> **EXERCISE BRIEF**: For each line below, check for "voor"; give only the total of lines where it occurs.

+++ MATERIAL TO PROCESS +++

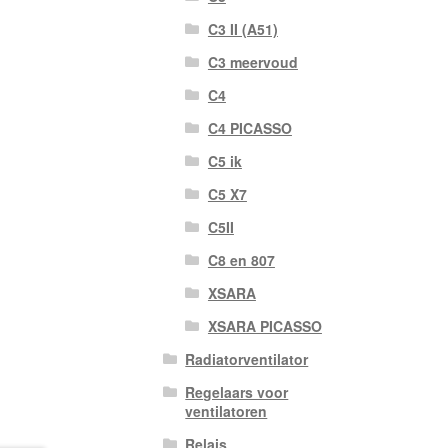
C3 II (A51)
C3 meervoud
C4
C4 PICASSO
C5 ik
C5 X7
C5II
C8 en 807
XSARA
XSARA PICASSO
Radiatorventilator
Regelaars voor
ventilatoren
Relais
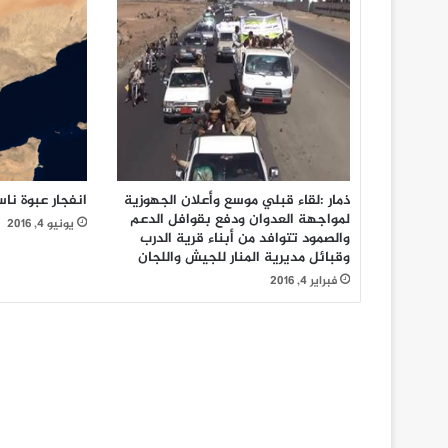
انفجار عبوة نا
ذمار :لقاء قبلي موسع وأعلان الجهوزية
لمواجهة العدوان ودفع بقوافل الدعم
يونيو 4, 2016
والصمود تتوافد من أبناء قرية الدرب
وقبائل مديرية المنار للجيش واللجان
فبراير 4, 2016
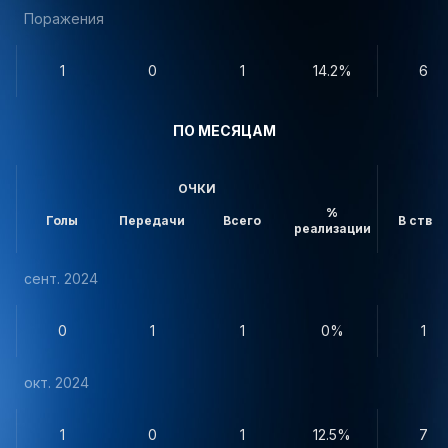
Поражения
1
0
1
14.2%
6
ПО МЕСЯЦАМ
ОЧКИ
%
Голы
Передачи
Всего
В створ
реализации
сент. 2024
0
1
1
0%
1
окт. 2024
1
0
1
12.5%
7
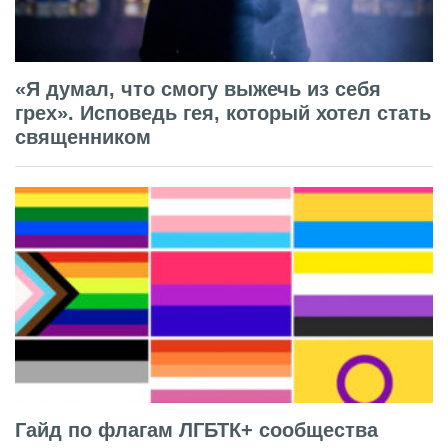
«Я думал, что смогу выжечь из себя
грех». Исповедь гея, который хотел стать
священником
Гайд по флагам ЛГБТК+ сообщества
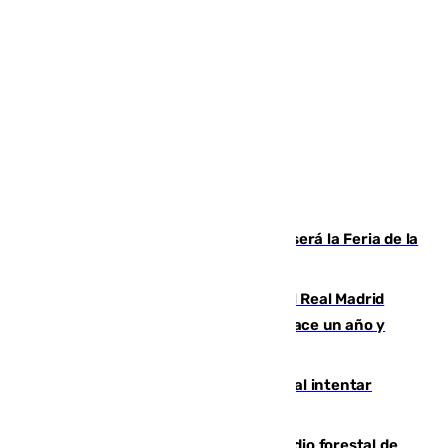
Talleres, escape room y música: así será la Feria de la
Juventud Cofrade de Málaga
El fichaje más caro de la historia del Real Madrid
costaba 105 millones de euros menos hace un año y
jugaba en Leganés
Ceuta suma 82 fallecidos en el mar al intentar
cruzar la frontera española
Huelva eleva a emergencia el incendio forestal de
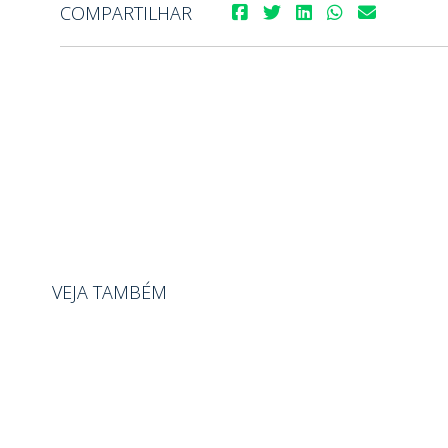
COMPARTILHAR
VEJA TAMBÉM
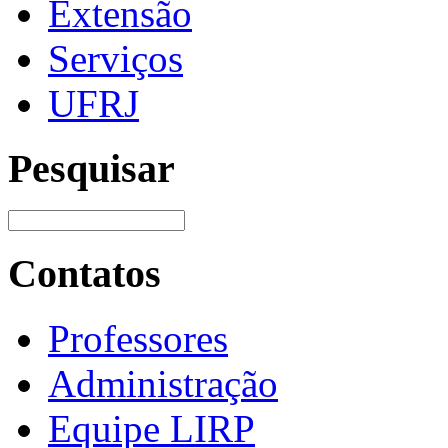
Extensão
Serviços
UFRJ
Pesquisar
Contatos
Professores
Administração
Equipe LIRP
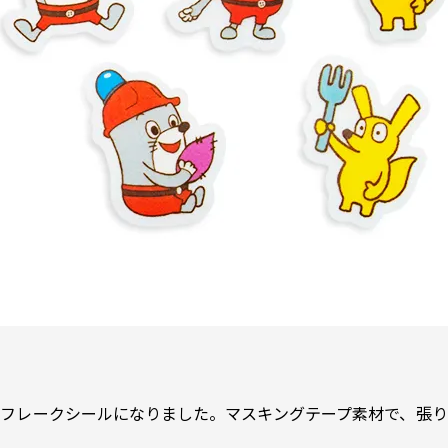
フレークシールになりました。マスキングテープ素材で、張り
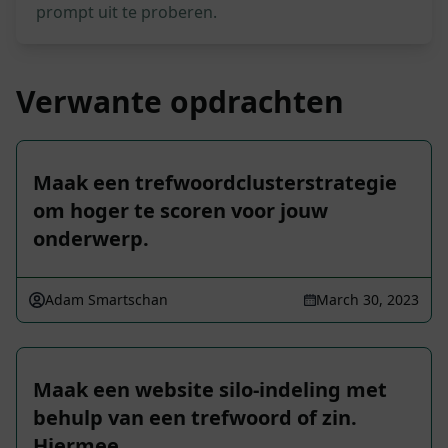
prompt uit te proberen.
Verwante opdrachten
Maak een trefwoordclusterstrategie
om hoger te scoren voor jouw
onderwerp.
Adam Smartschan
March 30, 2023
Maak een website silo-indeling met
behulp van een trefwoord of zin.
Hiermee …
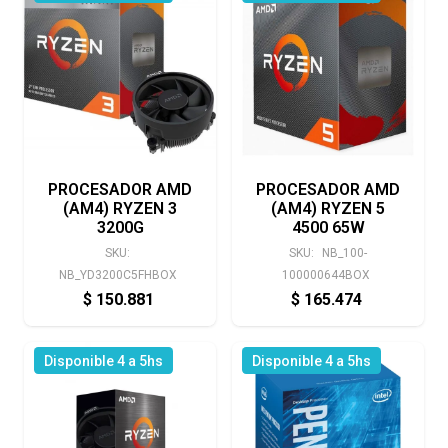
PROCESADOR AMD
PROCESADOR AMD
(AM4) RYZEN 3
(AM4) RYZEN 5
3200G
4500 65W
SKU:
SKU:
NB_100-
NB_YD3200C5FHBOX
100000644BOX
$
150.881
$
165.474
Disponible 4 a 5hs
Disponible 4 a 5hs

+++

> **SOLUTION**: 2